Aim of the task:
Determine how many lines in the listing below contain the word "Meyerjürgens", then state that number by itself.

Records provided:
________________

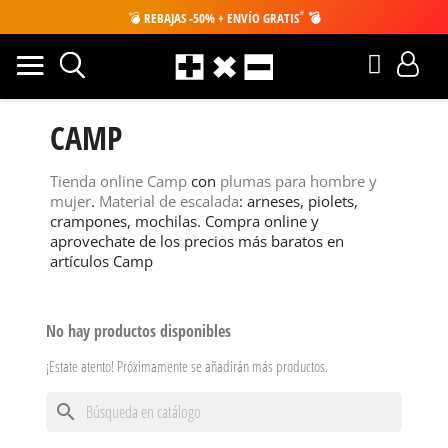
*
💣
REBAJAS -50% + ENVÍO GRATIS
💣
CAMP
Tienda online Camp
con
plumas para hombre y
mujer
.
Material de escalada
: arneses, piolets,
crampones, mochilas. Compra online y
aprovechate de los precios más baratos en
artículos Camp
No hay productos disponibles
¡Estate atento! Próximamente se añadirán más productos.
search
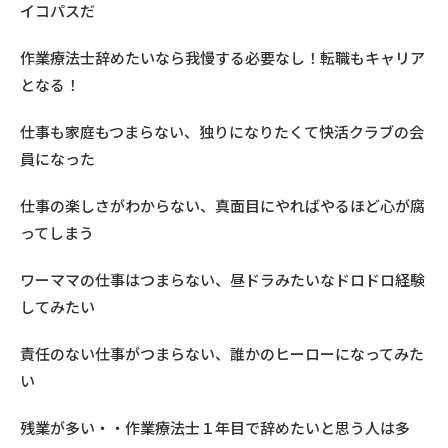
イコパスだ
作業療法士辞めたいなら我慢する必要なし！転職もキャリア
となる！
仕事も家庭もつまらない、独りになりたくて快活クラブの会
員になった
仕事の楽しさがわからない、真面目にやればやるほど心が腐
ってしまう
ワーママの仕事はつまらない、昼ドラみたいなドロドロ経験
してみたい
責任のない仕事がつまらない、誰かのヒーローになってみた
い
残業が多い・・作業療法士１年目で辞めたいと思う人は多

________________

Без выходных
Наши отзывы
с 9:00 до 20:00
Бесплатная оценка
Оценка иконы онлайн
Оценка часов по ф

________________

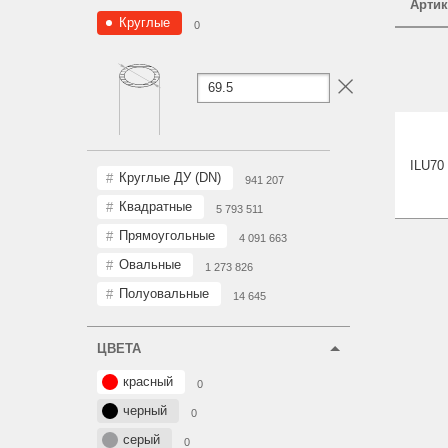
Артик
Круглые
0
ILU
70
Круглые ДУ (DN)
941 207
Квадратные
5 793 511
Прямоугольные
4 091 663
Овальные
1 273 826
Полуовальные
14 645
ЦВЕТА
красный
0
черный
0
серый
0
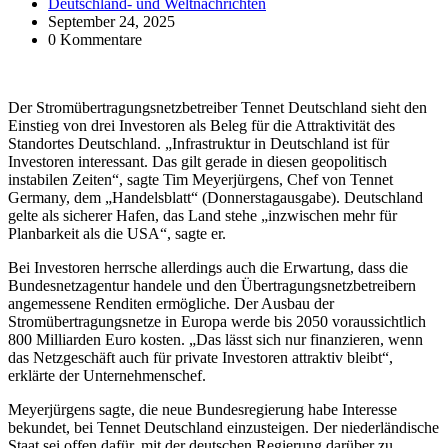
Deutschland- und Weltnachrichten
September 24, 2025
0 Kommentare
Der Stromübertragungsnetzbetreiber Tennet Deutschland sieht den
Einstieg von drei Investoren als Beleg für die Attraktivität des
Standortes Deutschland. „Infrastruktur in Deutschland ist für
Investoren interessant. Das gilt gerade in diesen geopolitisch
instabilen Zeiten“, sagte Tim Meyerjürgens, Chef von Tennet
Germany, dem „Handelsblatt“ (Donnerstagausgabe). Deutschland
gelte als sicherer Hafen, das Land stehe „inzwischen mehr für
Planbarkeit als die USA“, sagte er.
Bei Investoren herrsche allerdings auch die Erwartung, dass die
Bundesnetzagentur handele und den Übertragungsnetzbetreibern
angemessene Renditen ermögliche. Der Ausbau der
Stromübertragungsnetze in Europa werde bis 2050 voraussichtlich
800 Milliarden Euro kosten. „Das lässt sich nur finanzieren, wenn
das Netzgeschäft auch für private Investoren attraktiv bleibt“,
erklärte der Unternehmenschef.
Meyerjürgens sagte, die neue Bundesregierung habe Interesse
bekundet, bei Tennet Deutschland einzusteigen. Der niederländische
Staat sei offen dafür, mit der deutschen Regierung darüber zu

________________

Output:
2